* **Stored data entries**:
======
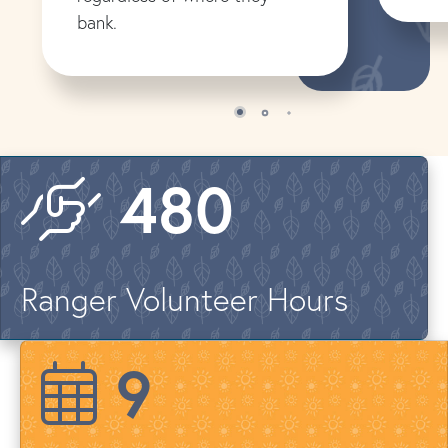
bank.
576
Ranger Volunteer Hours
12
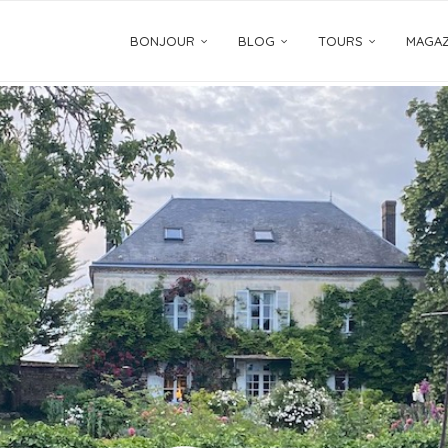
BONJOUR
BLOG
TOURS
MAGAZ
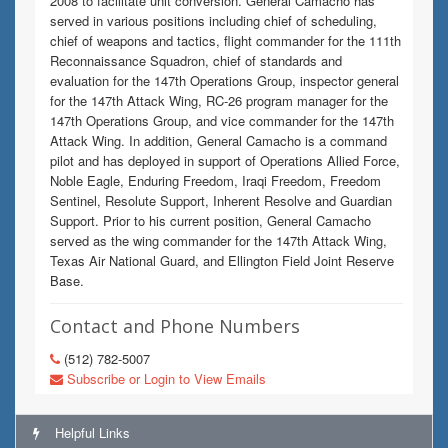
2008 to facilitate unit conversion. General Camacho has
served in various positions including chief of scheduling,
chief of weapons and tactics, flight commander for the 111th
Reconnaissance Squadron, chief of standards and
evaluation for the 147th Operations Group, inspector general
for the 147th Attack Wing, RC-26 program manager for the
147th Operations Group, and vice commander for the 147th
Attack Wing. In addition, General Camacho is a command
pilot and has deployed in support of Operations Allied Force,
Noble Eagle, Enduring Freedom, Iraqi Freedom, Freedom
Sentinel, Resolute Support, Inherent Resolve and Guardian
Support. Prior to his current position, General Camacho
served as the wing commander for the 147th Attack Wing,
Texas Air National Guard, and Ellington Field Joint Reserve
Base.
Contact and Phone Numbers
(512) 782-5007
Subscribe or Login to View Emails
Helpful Links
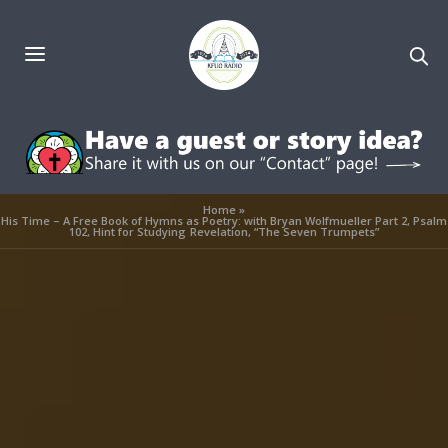
Home
»
His Time – A Free Book of Hymns as Poetry: with Bryan Wolfmueller Part 2, Psalm
102, Hint for Studying Revelation, “The Seven Trumpets”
======
Could you find each line in the entries that contains the string "chief" and copy it?

* **Solution below**:
served in various positions including chief of scheduling,
chief of weapons and tactics, flight commander for the 111th
Reconnaissance Squadron, chief of standards and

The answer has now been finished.